By Glenn Kenny
For the most part, “Love, Simon” is an amiable, slick, silver-tongued teen romantic comedy. Set in a particularly idyllic Atlanta suburb, replete with lifestyle wish-fulfillment production design, it’s the kind of movie in which the filmmakers signal their exquisite taste by proxy. (Said filmmakers are the director Greg Berlanti and the screenwriters Elizabeth Berger and Isaac Aptaker, adapting a novel by Becky Albertalli.) For instance, when Simon, the lead character, needs to choose an email address from which to send a series of love letters to an anonymous subject, he adapts a lyric from the Kinks’ classic album “Something Else by the Kinks.” Which Simon enjoys on vinyl, of course.

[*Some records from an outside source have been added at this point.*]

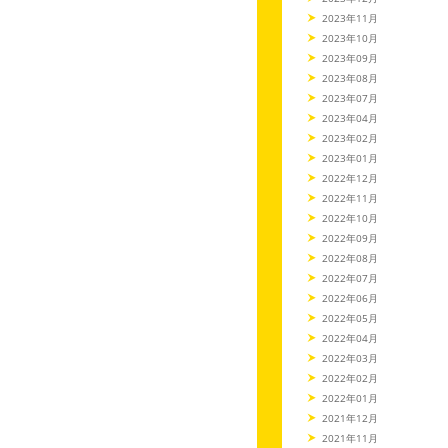
2023年11月
2023年10月
2023年09月
2023年08月
2023年07月
2023年04月
2023年02月
2023年01月
2022年12月
2022年11月
2022年10月
2022年09月
2022年08月
2022年07月
2022年06月
2022年05月
2022年04月
2022年03月
2022年02月
2022年01月
2021年12月
2021年11月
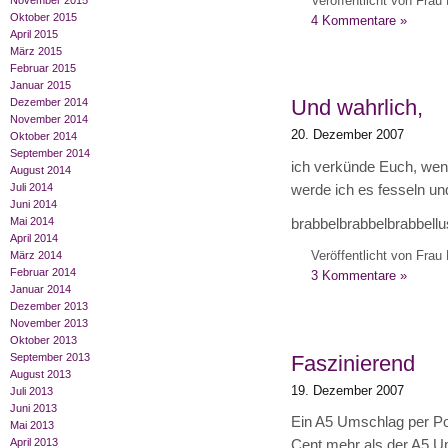
Veröffentlicht von Frau 
November 2015
Oktober 2015
4 Kommentare »
April 2015
März 2015
Februar 2015
Januar 2015
Und wahrlich,
Dezember 2014
November 2014
20. Dezember 2007
Oktober 2014
September 2014
ich verkünde Euch, wenn
August 2014
Juli 2014
werde ich es fesseln un
Juni 2014
Mai 2014
brabbelbrabbelbrabbell
April 2014
Veröffentlicht von Frau 
März 2014
Februar 2014
3 Kommentare »
Januar 2014
Dezember 2013
November 2013
Oktober 2013
Faszinierend
September 2013
August 2013
19. Dezember 2007
Juli 2013
Juni 2013
Ein A5 Umschlag per Pos
Mai 2013
April 2013
Cent mehr als der A5 Um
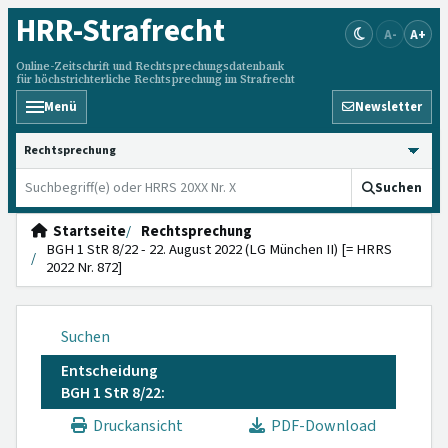
HRR
-Strafrecht
A-
A+
Online-Zeitschrift und Rechtsprechungsdatenbank
für höchstrichterliche Rechtsprechung im Strafrecht
Menü
Newsletter
HRRS durchsuchen
Suchen
Startseite
Rechtsprechung
BGH 1 StR 8/22 - 22. August 2022 (LG München II) [= HRRS
2022 Nr. 872]
Suchen
Entscheidung
BGH 1 StR 8/22:
Druckansicht
PDF-Download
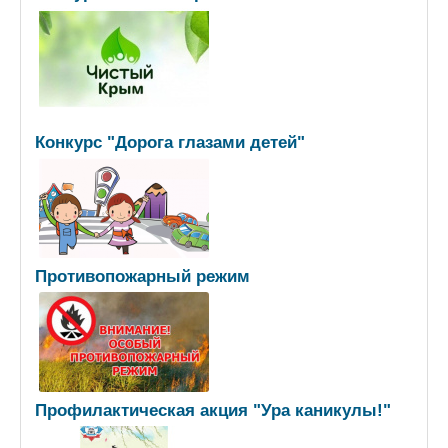
Конкурс "Дорога глазами детей"
Противопожарный режим
Профилактическая акция "Ура каникулы!"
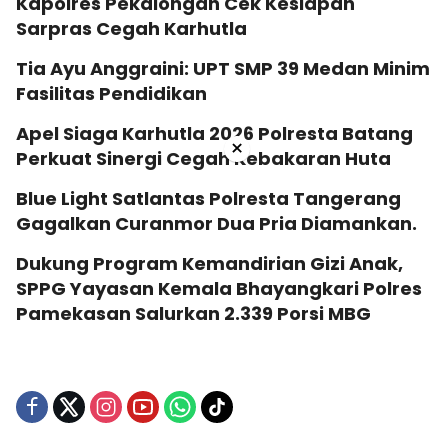
Kapolres Pekalongan Cek Kesiapan
Sarpras Cegah Karhutla
Tia Ayu Anggraini: UPT SMP 39 Medan Minim
Fasilitas Pendidikan
Apel Siaga Karhutla 2026 Polresta Batang
×
Perkuat Sinergi Cegah Kebakaran Huta
Blue Light Satlantas Polresta Tangerang
Gagalkan Curanmor Dua Pria Diamankan.
Dukung Program Kemandirian Gizi Anak,
SPPG Yayasan Kemala Bhayangkari Polres
Pamekasan Salurkan 2.339 Porsi MBG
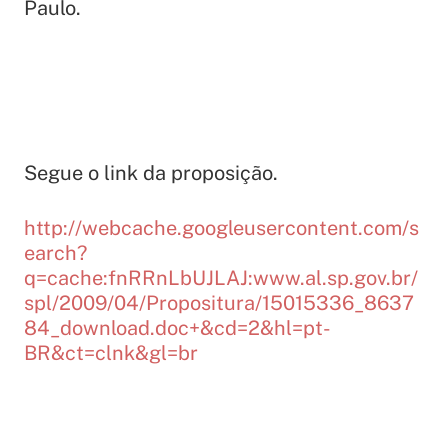
Paulo.
Segue o link da proposição.
http://webcache.googleusercontent.com/s
earch?
q=cache:fnRRnLbUJLAJ:www.al.sp.gov.br/
spl/2009/04/Propositura/15015336_8637
84_download.doc+&cd=2&hl=pt-
BR&ct=clnk&gl=br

The reason for the anonymity is that the high schooler Simon is, like his correspondent, gay. He hasn’t come out largely because he’s not sure how to go about doing so, and his continuing reluctance gets him enmeshed with a thoroughly obnoxious weasel of a blackmailer. The blackmailer’s aim is simple: He wants to gain a romantic advantage with one of Simon’s female friends, and while Simon is in a sense too smart for this nonsense, he reluctantly complies.
In the movie’s last third it gains a lot of guts. Simon has to contend with the fallout from what he considered a necessary hypocrisy and the personal betrayals it entailed. The emotional resonance may be surprising given the movie’s relentless gloss, but it’s real. The spectacularly charming cast, led by the young Nick Robinson in the title role (who brings a knowing touch of 1980s Matthew Broderick to some of his line readings), puts it all across, including a genuinely crowd-pleasing ending.